If a customer asks "does this contain nuts?" and your kitchen guesses, you are carrying a legal risk that ends careers and closes premises. In Ireland you must be able to tell any customer, in writing, which of 14 named allergens are in every dish you serve. It is not best practice — it is law, and Environmental Health Officers check it.
This guide defines the 14 allergens, explains exactly how you have to declare them, and shows how the rule is enforced — so you can get your menu and your kitchen right without wading through the legislation yourself.
Key takeaways
- There are 14 priority allergens you must declare for every food and drink you serve when they are used as ingredients (FSAI).
- For non-prepacked food (anything served loose — a plated meal, a takeaway, a sandwich made to order) the allergen information must be provided in writing, in English or in Irish and English (FSAI).
- Customers must be able to find that information before they buy, without having to ask (FSAI).
- The rules come from EU Regulation 1169/2011, given effect in Ireland by S.I. No. 489 of 2014, as updated by S.I. No. 656 of 2024 (FSAI).
- Enforcement is real: 127 enforcement orders were served on Irish food businesses for food-safety breaches in 2025 (FSAI).
What are the 14 allergens you must declare in Ireland?
The EU sets a single list of 14 priority allergens that must be declared for all foods and drinks when they are used as ingredients in preparing or producing food (FSAI).
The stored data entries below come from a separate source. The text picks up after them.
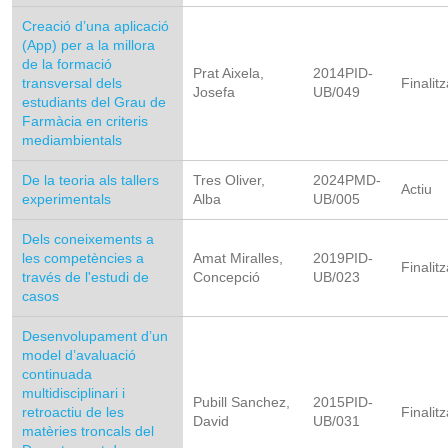
Creació d’una aplicació
(App) per a la millora
de la formació
Prat Aixela,
2014PID-
transversal dels
Finalitz
Josefa
UB/049
estudiants del Grau de
Farmàcia en criteris
mediambientals
De la teoria als tallers
Tres Oliver,
2024PMD-
Actiu
experimentals
Alba
UB/005
Dels coneixements a
les competències a
Amat Miralles,
2019PID-
Finalitz
través de l'estudi de
Concepció
UB/023
casos
Desenvolupament d’un
model d’avaluació
continuada
multidisciplinari i
Pubill Sanchez,
2015PID-
retroactiu de les
Finalitz
David
UB/031
matèries troncals del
Every restaurant, café, takeaway and pub kitchen in Ireland works from the same list:
- Cereals containing gluten — wheat, rye, barley and oats
- Crustaceans — prawns, crab, lobster, langoustines
- Eggs
- Fish
- Peanuts
- Soybeans
- Milk — including lactose
- Nuts — almonds, hazelnuts, walnuts, cashews, pecan nuts, brazil nuts, pistachio nuts and macadamia nuts
- Celery — including celeriac and celery salt
- Mustard
- Sesame seeds
- Sulphur dioxide and sulphites
- Lupin
- Molluscs — mussels, clams, oysters, squid, snails
These are the only 14 you are legally required to flag, but you must flag them everywhere they appear — including hidden sources. Soy and wheat turn up in soy sauce and stock; sulphites in wine and some dried fruit; celery in many ready-made stocks and spice blends. The list is fixed; the work is knowing where each one hides in your recipes.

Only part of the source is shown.